WHAT IS REQUIRED:
Return the listing exactly. Keep no pictures.
*** Opening SUPPLIED DATA ***
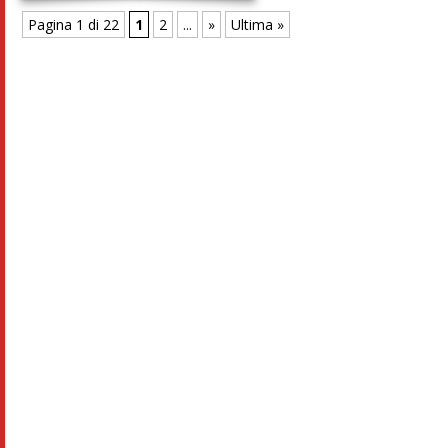
Pagina 1 di 22
1
2
...
»
Ultima »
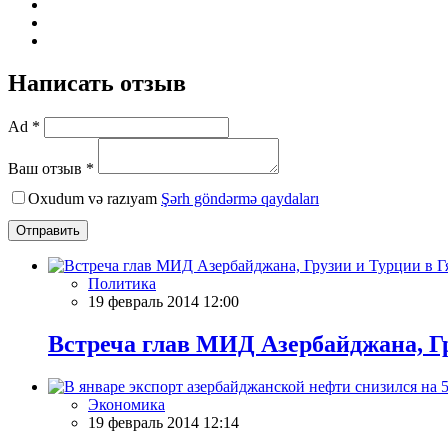
Написать отзыв
Ad *
Ваш отзыв *
Oxudum və razıyam
Şərh göndərmə qaydaları
Отправить
Политика
19 февраль 2014 12:00
Встреча глав МИД Азербайджана, Г
Экономика
19 февраль 2014 12:14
*** Closing SUPPLIED DATA ***
ANSWER FOR THIS EXERCISE:
Pagina 1 di 22
1
2
...
»
Ultima »
Написать отзыв
Ad *
Ваш отзыв *
Oxudum və razıyam
Şərh göndərmə qaydaları
Отправить
Политика
19 февраль 2014 12:00
Встреча глав МИД Азербайджана, Г
Экономика
19 февраль 2014 12:14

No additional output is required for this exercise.